I really want to see John Waters on Oct. 11.  


What about a cozy, fall restaurant?


Rasheedah’s on Hamilton Avenue (5922 Hamilton Ave., College Hill, 513-351-1129). It’s somewhere where I go like every Sunday. It’s like a Muslim soul food restaurant. A lot of fish, fried chicken, macaroni and cheese, greens. The original location was in Evanston and they were open back in the day, so they’ve been around for a while. It’s a family-run restaurant.  


What about a specialty cocktail? What cocktail says “fall” to you?


Jameson. At The Comet. 

Picks for “The Bad Boy”

Oktoberfest Zinzinnati: Cincinnati revels in its German heritage during the largest Oktoberfest in America. Residents will consume more than 1,300 barrels of beer, about 80,500 brats and 3,600 pounds of sauerkraut by the end of the weekend. Festivities kick off on Fountain Square Friday at noon, with the eighth annual running of the wiener dogs. The opening ceremonial keg tapping at 11:30 a.m. Saturday is followed by the world’s largest chicken dance at 4 p.m., led this year by Nick and Drew Lachey. Sunday at 5 p.m. is the fifth annual bratwurst eating content. 5 p.m.-midnight Sept. 19; 11 a.m.-midnight Sept. 20; 11 a.m.-10 p.m. Sept. 21. Free. Fifth Street, from Vine to Sentinel, Downtown, oktoberfestzinzinnati.com.

Comet Bike Night: “Booze, bikes and burritos.” Every Tuesday, The Comet hosts a night where motorcycle, moped and other two-wheeling enthusiasts can come together to show off their bikes, talk shop and make a lot of noise driving up and down Hamilton Avenue. 7 p.m. Tuesdays. Free. 4579 Hamilton Ave., Northside, cometbar.com.

FOGGER: As part of Brighton’s first Saturday art walk, FOGGER takes over the Rake’s End with a mix of lasers, late ’80s-early ’90s R&B music and fog juice. 10 p.m. Oct. 4. Free. Rake’s End, 2141 Central Ave., Brighton, facebook.com/rakesend.

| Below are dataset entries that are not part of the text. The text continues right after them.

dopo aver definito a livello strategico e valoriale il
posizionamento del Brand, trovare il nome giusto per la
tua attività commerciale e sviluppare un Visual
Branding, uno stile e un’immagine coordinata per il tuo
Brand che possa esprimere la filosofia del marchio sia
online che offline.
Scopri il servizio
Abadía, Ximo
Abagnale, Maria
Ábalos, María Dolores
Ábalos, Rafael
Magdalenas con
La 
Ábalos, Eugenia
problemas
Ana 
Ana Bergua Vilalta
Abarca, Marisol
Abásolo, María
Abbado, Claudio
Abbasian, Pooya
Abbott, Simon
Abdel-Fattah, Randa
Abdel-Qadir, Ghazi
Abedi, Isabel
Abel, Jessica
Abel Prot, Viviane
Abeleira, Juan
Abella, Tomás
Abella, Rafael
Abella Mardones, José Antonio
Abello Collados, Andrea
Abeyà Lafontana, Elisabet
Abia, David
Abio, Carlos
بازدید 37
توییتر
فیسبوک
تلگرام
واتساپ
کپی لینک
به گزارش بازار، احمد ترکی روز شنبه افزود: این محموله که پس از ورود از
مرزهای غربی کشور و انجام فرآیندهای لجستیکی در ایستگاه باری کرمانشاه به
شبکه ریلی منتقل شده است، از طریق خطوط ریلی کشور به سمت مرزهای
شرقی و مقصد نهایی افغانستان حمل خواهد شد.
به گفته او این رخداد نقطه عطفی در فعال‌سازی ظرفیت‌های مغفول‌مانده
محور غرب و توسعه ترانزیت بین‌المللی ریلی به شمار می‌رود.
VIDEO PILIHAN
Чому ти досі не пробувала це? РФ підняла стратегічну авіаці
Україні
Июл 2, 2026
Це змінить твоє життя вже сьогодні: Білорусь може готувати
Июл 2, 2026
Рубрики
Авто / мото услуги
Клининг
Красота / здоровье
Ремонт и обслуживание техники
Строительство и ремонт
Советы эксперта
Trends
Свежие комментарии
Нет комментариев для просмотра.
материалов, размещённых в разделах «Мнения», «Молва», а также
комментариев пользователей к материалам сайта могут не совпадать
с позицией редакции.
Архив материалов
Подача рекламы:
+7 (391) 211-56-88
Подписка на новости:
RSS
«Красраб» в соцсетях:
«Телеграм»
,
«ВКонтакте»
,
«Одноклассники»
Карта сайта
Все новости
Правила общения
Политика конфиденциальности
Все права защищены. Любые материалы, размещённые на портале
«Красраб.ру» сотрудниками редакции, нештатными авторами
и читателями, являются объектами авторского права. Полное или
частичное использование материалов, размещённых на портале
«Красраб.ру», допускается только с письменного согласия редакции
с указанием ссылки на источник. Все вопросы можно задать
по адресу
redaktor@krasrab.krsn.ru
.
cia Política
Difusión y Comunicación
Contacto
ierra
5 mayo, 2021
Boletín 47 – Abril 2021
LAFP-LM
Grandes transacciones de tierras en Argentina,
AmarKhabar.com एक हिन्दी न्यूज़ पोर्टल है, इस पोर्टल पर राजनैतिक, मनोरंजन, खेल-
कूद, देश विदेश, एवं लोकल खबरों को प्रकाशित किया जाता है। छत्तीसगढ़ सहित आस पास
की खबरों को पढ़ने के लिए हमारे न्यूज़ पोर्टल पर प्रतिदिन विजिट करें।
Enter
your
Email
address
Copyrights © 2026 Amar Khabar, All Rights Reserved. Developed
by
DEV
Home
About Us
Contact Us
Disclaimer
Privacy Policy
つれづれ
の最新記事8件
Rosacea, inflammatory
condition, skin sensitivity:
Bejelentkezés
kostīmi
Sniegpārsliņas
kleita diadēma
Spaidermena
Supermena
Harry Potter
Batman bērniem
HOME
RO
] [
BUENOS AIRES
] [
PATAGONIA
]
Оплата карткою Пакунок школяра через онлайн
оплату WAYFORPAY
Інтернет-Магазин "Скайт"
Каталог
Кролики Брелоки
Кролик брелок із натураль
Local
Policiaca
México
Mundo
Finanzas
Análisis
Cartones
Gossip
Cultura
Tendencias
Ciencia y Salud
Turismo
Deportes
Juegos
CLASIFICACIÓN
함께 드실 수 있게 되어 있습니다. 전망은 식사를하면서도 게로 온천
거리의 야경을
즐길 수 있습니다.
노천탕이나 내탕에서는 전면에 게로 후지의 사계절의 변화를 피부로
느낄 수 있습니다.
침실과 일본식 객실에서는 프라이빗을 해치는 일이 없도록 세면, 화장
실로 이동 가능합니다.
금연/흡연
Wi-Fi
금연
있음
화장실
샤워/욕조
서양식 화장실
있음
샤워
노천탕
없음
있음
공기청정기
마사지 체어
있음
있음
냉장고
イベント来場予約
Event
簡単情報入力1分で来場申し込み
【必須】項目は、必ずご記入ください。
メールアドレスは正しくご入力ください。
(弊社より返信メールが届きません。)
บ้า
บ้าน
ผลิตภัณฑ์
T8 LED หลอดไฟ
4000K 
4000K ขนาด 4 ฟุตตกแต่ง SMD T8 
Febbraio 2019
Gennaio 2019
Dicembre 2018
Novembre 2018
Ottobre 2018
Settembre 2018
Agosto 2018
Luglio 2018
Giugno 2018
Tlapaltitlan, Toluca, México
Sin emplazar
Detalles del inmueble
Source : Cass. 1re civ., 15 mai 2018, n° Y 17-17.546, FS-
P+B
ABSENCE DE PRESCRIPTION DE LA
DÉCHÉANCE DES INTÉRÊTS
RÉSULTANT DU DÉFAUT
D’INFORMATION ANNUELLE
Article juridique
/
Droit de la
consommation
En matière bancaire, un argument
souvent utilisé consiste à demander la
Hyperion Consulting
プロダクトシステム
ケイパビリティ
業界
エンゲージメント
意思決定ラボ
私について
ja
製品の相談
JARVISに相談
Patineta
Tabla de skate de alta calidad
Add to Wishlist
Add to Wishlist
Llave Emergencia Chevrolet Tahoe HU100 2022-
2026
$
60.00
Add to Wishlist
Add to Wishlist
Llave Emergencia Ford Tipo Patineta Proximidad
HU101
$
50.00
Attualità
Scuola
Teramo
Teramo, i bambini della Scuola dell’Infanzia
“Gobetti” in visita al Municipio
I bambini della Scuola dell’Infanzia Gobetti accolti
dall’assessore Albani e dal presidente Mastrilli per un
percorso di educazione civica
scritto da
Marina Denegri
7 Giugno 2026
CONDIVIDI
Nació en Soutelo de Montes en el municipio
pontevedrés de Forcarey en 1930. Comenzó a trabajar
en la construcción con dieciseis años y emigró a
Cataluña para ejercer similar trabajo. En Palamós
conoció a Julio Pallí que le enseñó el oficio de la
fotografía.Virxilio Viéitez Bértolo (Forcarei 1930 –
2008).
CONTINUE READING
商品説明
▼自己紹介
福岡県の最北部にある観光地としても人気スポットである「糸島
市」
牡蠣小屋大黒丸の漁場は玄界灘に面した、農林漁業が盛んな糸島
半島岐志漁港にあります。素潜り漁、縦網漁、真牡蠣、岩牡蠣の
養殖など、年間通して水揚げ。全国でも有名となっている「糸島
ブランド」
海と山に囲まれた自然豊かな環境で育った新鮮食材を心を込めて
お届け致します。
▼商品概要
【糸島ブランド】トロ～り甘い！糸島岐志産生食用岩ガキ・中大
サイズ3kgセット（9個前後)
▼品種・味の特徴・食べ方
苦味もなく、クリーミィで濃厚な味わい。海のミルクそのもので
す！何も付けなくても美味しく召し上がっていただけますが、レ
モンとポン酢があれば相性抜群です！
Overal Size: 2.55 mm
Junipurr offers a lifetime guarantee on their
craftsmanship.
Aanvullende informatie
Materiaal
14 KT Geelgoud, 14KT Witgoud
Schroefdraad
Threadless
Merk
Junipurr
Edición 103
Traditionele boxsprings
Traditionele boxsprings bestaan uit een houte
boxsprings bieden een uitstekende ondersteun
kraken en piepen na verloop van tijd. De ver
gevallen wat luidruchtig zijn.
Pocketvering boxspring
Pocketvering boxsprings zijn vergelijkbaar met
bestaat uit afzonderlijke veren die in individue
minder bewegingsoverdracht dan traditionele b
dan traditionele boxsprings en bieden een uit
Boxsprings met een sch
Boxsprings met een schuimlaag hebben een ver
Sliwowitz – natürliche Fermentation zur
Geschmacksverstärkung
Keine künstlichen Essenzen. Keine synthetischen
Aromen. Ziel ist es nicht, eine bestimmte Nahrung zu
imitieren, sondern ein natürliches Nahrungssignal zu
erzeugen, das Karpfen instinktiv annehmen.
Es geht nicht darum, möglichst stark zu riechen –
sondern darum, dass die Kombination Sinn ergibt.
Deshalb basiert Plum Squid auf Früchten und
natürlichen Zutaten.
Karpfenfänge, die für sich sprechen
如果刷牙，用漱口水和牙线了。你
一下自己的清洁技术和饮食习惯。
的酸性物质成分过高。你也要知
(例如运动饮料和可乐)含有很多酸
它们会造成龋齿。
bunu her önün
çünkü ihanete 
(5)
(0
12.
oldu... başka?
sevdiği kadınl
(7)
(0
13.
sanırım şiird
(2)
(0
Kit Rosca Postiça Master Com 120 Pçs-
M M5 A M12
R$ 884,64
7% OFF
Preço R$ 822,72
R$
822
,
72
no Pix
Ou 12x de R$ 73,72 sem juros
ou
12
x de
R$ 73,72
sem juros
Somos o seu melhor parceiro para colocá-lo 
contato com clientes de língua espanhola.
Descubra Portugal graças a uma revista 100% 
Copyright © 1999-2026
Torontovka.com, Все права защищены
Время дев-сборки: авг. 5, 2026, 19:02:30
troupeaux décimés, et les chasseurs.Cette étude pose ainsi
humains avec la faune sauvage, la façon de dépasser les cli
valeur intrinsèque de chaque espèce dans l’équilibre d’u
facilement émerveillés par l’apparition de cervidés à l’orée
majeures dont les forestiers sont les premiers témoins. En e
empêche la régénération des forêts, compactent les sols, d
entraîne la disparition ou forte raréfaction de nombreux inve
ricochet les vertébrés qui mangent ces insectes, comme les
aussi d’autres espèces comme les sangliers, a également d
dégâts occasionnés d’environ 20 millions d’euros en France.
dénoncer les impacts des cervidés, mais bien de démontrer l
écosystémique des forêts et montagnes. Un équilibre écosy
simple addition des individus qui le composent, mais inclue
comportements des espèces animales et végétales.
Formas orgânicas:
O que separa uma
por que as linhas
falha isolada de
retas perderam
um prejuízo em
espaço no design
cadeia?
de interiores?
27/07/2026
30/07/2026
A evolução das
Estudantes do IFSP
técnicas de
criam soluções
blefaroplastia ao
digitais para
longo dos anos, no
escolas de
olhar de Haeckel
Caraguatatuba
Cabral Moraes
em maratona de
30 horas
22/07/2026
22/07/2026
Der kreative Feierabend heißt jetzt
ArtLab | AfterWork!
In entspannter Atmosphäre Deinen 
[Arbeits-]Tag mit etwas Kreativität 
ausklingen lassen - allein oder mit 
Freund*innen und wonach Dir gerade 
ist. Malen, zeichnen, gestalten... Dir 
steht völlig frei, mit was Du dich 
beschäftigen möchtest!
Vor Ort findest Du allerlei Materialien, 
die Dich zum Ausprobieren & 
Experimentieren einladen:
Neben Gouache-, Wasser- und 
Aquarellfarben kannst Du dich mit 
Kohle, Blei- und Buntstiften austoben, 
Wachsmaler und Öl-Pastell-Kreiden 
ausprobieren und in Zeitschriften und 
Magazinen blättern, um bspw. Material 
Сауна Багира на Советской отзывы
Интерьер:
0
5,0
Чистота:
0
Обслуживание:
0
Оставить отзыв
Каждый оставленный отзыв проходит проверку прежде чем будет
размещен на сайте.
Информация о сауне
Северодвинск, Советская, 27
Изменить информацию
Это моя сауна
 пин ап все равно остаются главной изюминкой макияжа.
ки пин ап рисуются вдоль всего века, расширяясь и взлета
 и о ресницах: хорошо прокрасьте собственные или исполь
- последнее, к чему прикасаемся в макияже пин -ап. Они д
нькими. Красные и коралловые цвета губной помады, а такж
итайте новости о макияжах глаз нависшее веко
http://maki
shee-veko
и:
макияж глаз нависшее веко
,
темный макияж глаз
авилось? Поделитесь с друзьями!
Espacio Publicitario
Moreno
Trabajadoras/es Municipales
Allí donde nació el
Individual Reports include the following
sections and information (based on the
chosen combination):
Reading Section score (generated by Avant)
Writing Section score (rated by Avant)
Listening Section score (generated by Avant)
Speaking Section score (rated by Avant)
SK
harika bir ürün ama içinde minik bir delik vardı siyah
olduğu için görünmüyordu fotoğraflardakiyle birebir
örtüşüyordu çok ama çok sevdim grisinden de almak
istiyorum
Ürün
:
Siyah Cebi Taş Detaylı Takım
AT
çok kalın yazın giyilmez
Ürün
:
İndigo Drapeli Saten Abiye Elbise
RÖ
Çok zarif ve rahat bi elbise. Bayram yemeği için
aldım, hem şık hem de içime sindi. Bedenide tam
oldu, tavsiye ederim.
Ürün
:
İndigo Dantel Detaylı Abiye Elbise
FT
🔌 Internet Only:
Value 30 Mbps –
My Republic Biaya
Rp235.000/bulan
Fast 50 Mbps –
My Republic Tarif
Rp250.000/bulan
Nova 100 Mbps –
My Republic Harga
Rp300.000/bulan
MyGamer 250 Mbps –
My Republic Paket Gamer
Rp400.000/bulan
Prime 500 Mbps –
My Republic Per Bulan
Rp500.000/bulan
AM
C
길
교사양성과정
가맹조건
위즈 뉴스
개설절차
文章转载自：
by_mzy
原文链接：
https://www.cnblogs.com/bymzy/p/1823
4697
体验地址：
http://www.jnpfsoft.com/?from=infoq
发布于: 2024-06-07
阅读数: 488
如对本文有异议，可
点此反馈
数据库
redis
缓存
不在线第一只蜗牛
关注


John Waters This Filthy World: Filmmaker/actor/writer/artist John Waters heads to Memorial Hall to perform his one-man show about his life, his work and the trash genre, This Filthy World, as part of the FotoFocus. Waters’ photographic work, “Inga #3,” will also be on display through Nov. 1 in Stills at the Michael Lowe Gallery (905 Vine St., Downtown). Time TBA. Oct. 11. FotoFocus Passport required for entry ($25 or $75). Memorial Hall, 1225 Elm St., Over-the-Rhine, fotofocusbiennial.org.

Nils Frahm/Dawn of Midi: Thirty-something German composer Nils Frahm takes an unconventional approach to piano, combining Classical and Electronic music, while trio Dawn of Midi has been called “an unplugged translation of contemporary electronica.” Expect an evening of interplay between the extremes of sonic simplicity and complexity. 7:30-10:30 p.m. Nov. 17. $20; $15 CAC members. 44 E. Sixth St., Downtown, contemporaryartscenter.org.